The trees were many—ten perhaps, or more. Numbers dissolve in the fog of recollection, as easily as branches dissolve in the fog of morning. And there was that pomegranate tree, the elder at the far end, too weary to converse, too withdrawn to join in the gossip of guava leaves. I never heard its voice. It must have had one. Everything speaks when one is a child. Yet it was always the guavas that murmured, admiring me, flattering me, perhaps inventing me. For it was then, in the fog, in their whispering, that I first received—without knowing what it was—the secret of closeness, which has since insisted itself into every page I write, like the pulse hidden beneath the wrist.

But this was a morning different from other mornings, or perhaps all mornings are different when seen from the slope of age. Fog everywhere, not fog as a thing but fog as a being, soft and heavy, descending like a sky too tired of distance, resting against the earth. I remember running—though “running” is already a betrayal, for what I recall is not the speed but the trembling of dew on rice stalks, bowing when I arrived, bowing because I believed they bowed. I was a king in their humility, but was the kingdom theirs or mine? Even now, when I close my eyes, I can smell that mud, the way it exhaled underfoot, as if holding secrets more ancient than my own breath.

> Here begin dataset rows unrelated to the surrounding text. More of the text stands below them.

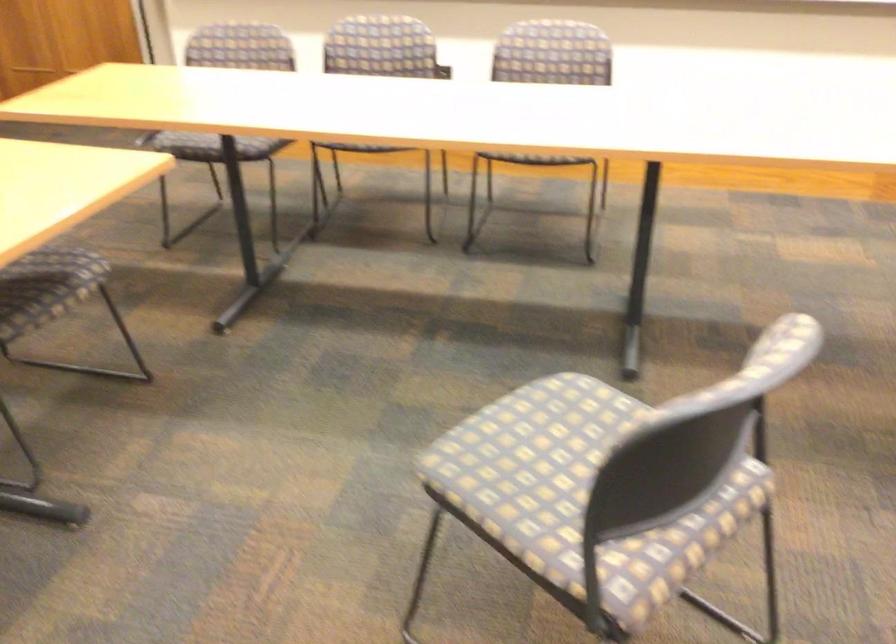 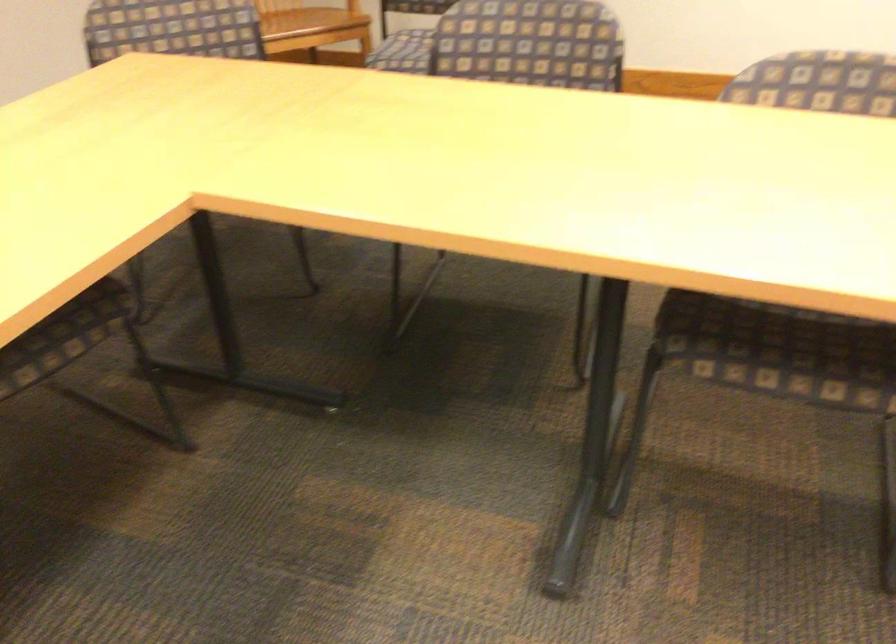 The images are taken continuously from a first-person perspective. In which direction is your viewpoint rotating?

The camera's rotation is toward left-down. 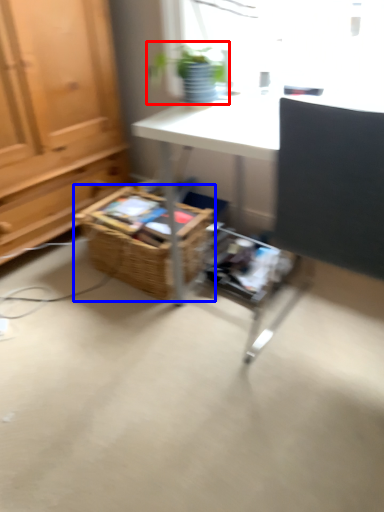 Question: Which object is further to the camera taking this photo, houseplant (highlighted by a red box) or basket (highlighted by a blue box)?

Choices:
 (A) houseplant
 (B) basket

Answer: (B) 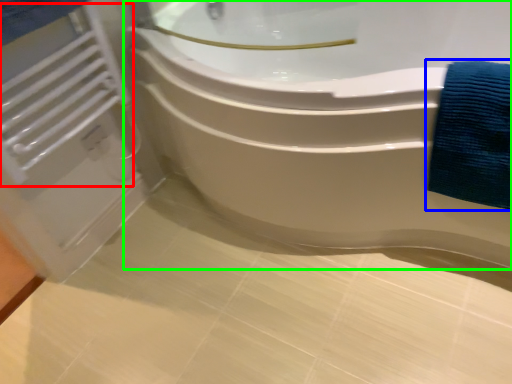 Question: Which is farther away from radiator (highlighted by a red box)? bath towel (highlighted by a blue box) or bathtub (highlighted by a green box)?

Choices:
 (A) bath towel
 (B) bathtub

Answer: (A) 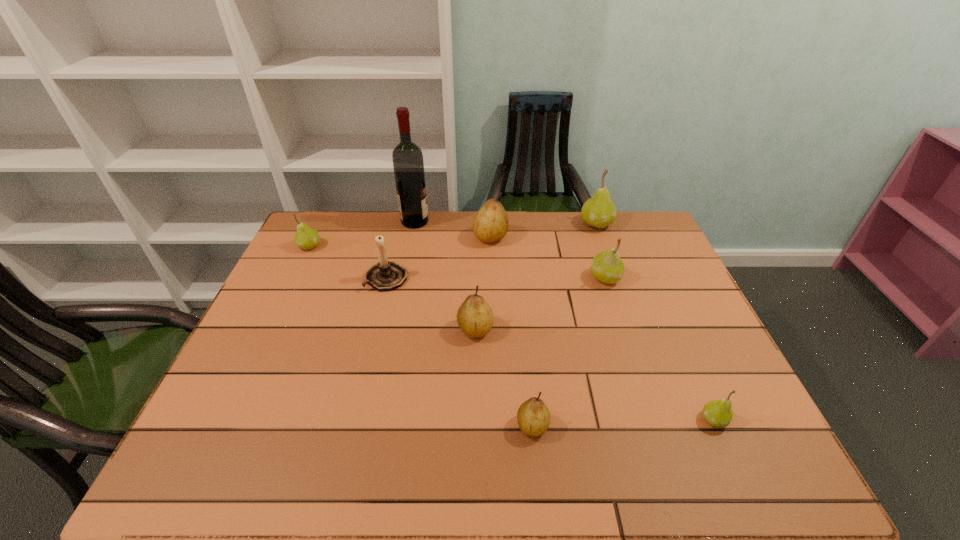 You are a GUI agent. You are given a task and a screenshot of the screen. Output one action in this format:
    pyautogui.click(x=<x>, y=<y>)
    Task: Click on the leftmost object
    The width and height of the screenshot is (960, 540).
    Given the screenshot: What is the action you would take?
    pyautogui.click(x=306, y=238)

Locate an element on the screen. The height and width of the screenshot is (540, 960). the leftmost pear is located at coordinates (306, 238).

I want to click on the nearest brown pear, so click(x=533, y=416).

Where is `the smallest green pear`? This screenshot has height=540, width=960. the smallest green pear is located at coordinates (718, 413).

What are the coordinates of `the rightmost object` in the screenshot? It's located at (718, 413).

This screenshot has width=960, height=540. What are the coordinates of `vacant space situated on the front and back of the alcohol` in the screenshot? It's located at (496, 221).

Find the location of a particular element. Image resolution: width=960 pixels, height=540 pixels. free space located on the left of the farthest green pear is located at coordinates (523, 224).

Where is `free space located 0.230m on the left of the farthest brown pear`? This screenshot has width=960, height=540. free space located 0.230m on the left of the farthest brown pear is located at coordinates (405, 237).

Find the location of a particular element. This screenshot has height=540, width=960. vacant space positioned 0.120m on the back of the second nearest green pear is located at coordinates (594, 244).

The image size is (960, 540). Find the location of `vacant space located 0.140m on the left of the candle holder`. vacant space located 0.140m on the left of the candle holder is located at coordinates (319, 278).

And the house—fifty meters, perhaps less, perhaps more, distance is never faithful in memory. The two stories of mud-brick, the silent eyes of parents and brother at the window. Silence not as emptiness, no, but as a swelling fullness, a silence that pressed against me the way fog presses against skin. Was I walking? Was I enthroned? The rice heads brushed my hands as I passed, golden, near harvest, bending in submission or perhaps in fatigue, but to a child both look the same. I thought them polite, and politeness is already philosophy, is it not?

Now—now when fog no longer belongs to fields but to cities, when fog is exhaust, smoke, an urban disguise—now I think of that morning as love. Not loss, though middle age is a series of losses rehearsed daily, but love: the love of fog’s miserable beauty, the love of rice’s bowed humility, the love of my own absurd arrogance in mistaking myself for monarch of an invisible empire. That morning was my initiation into transience: that beauty does not remain precisely because it is beautiful.

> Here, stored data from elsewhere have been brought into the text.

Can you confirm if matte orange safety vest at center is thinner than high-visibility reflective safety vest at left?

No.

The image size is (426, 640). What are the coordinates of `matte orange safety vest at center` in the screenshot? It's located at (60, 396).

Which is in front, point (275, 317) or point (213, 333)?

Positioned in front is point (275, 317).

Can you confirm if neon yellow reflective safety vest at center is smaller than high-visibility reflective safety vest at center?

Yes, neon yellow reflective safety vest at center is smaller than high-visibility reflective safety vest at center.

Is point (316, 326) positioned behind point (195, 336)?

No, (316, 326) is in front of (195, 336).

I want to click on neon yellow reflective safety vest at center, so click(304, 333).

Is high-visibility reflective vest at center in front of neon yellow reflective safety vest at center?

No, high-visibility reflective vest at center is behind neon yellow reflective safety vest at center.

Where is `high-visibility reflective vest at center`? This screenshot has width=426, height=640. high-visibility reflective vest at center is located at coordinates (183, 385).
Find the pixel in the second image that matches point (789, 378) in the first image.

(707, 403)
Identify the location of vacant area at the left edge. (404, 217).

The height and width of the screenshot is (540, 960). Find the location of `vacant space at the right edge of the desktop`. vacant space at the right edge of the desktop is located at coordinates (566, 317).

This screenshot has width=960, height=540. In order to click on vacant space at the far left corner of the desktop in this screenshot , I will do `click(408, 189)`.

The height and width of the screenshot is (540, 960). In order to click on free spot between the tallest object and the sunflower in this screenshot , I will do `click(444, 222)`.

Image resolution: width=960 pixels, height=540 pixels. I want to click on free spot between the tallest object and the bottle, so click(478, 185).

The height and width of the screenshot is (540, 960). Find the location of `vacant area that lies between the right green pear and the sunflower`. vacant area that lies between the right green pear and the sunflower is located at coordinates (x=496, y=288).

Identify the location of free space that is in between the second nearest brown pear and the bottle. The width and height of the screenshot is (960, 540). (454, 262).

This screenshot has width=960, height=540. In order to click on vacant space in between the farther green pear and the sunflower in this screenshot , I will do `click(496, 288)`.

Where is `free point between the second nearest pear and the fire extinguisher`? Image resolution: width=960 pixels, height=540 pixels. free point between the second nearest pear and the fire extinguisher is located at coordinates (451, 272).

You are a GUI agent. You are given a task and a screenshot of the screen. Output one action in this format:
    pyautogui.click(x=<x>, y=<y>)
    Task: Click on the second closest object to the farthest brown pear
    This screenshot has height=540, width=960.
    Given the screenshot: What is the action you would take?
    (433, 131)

Somewhere then, a bird called, tentative, as if sound itself doubted its right to be. The bird-call is my mother’s call, though how can memory permit such a transfiguration? I hear her voice now, fragile as wings, telling me to come for tea. The field loosened its hold; the earth spongy underfoot, forgiving, carrying not only my weight but the hidden laughter of past play, of childhood knees bruised, of shrieks lost in sky. Even now I walk the path back, though the path now is concrete, and the shrieks are silent.

The courtyard, Aangan, smelled of cow-dung plaster—an odor at once pungent and sanctified, claiming the house for the day. I see her, bent towards the sun, water offering glistening in her hand, a ritual so ordinary and so infinite. “Your tea is over the Phalaicha,” she said—the village’s thinking perch, or so I have baptized it in memory, a place where old men measured the day and grandmothers folded themselves into rest.

The guava trees glittered then, trembling with droplets that applauded my tiny coronation, and I drank my tea with the solemnity of one anointed. But why, now, coffee in a patio, why does it taste not of coronation but of exile?

Later I tried to reconstruct—what happened after? But memory does not permit sequence. It grants fragments. I remember only that birds arrived from the south that year, and their arrival was not in the sky but in my mouth, on my tongue. I sang something sacred, or imagined I sang it. And then silence. Silence again. Middle age is an illness of silence, where the sacred remains remembered but unsung.